On Thu, 09 Aug 2012 19:25:47 +0200, egslava <egsl...@gmail.com> wrote:
Hello! Sorry for my English.
I read manual about "immutable" and "const" keyword:
http://dlang.org/const3.html
And tried to build my program:
http://dpaste.dzfl.pl/f803ae94
If I will change "immutable" to "const" output will not changed.
But why? Why output is look like this?
I would understand the output like this:
10
10
7FFF7E68AEB0
7FFF7E68AEB0
In this case, I would think - we just ignoring all assign operators.
I would understand the output like this:
10
20
7FFF7E68AEB0
FFFFFFFFFFFFF
In this case, I would think - we just one more time located memory and
copied value of variable.
But why the output does look like this? How does this construction work?
Why memory addresses are same, assign is working, but value of immutable
variable doesn't change?
I would even think, that in compile-time compiler changes
writeln(x) to writeln(10), but why we can dereference "x"?
The compiler has optimized the call to writeln(x), by assuming x will never
change (which is reasonable). Now, since x is a variable, not a manifest
constant (which you would get by writing enum x = 10;, for instance), it
has a memory location, so you can ask for its address.

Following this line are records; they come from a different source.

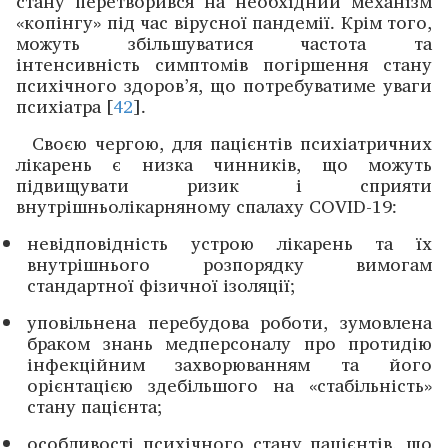
стану перетворився на необхідний механізм
«копінгу» під час вірусної пандемії. Крім того,
можуть збільшуватися частота та
інтенсивність симптомів погіршення стану
психічного здоров’я, що потребуватиме уваги
психіатра [
42
].
Своєю чергою, для пацієнтів психіатричних
лікарень є низка чинників, що можуть
підвищувати ризик і сприя­ти
внутрішньолікарняному спалаху COVID-19:
невідповідність устрою лікарень та їх
внутрішнього розпорядку вимогам
стандартної фізичної ізоляції;
уповільнена перебудова роботи, зумовлена
браком знань медперсоналу про протидію
інфекційним ­захворюванням та його
орієнтацією здебільшого на «ста­більність»
стану ­пацієнта;
особливості психічного стану пацієнтів, що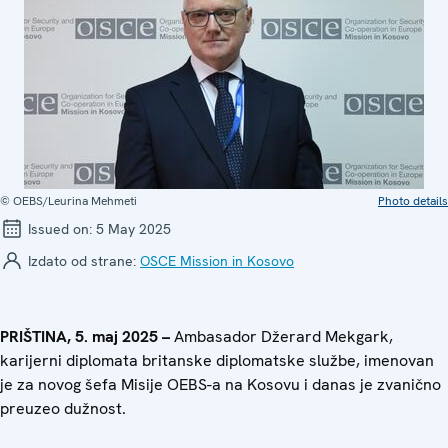
© OEBS/Leurina Mehmeti
Photo details
Issued on:
5 May 2025
Izdato od strane:
OSCE Mission in Kosovo
PRIŠTINA, 5. maj 2025 –
Ambasador Džerard Mekgark,
karijerni diplomata britanske diplomatske službe, imenovan
je za novog šefa Misije OEBS-a na Kosovu i danas je zvanično
preuzeo dužnost.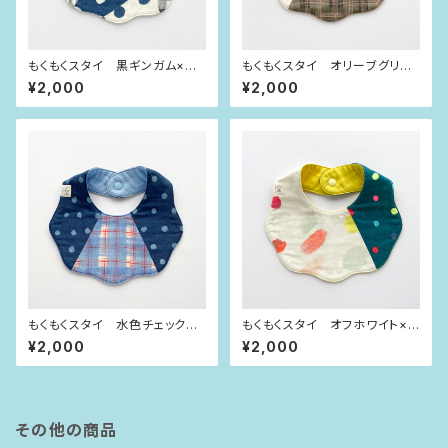
もくもくスタイ 黒ギンガム×イ
もくもくスタイ オリーブグリー
ンディゴブルー水玉
ンチェック×大きな水玉
¥2,000
¥2,000
もくもくスタイ 水色チェック×
もくもくスタイ オフホワイト×ビ
紺ラメ水玉
ビット水玉
¥2,000
¥2,000
その他の商品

The reason you get the same value for both y and &x, is that they point to
the same location, and the first writeln call simply ignores the value
stored there.
Finally, the reason this does not behave like you'd expect is because
casts are a deliberate hole in the type system, and casting away
immutability
leads to undefined behavior (in this case, changing the value of the
immutable
variable does not change the value where that variable is used).
--
Simen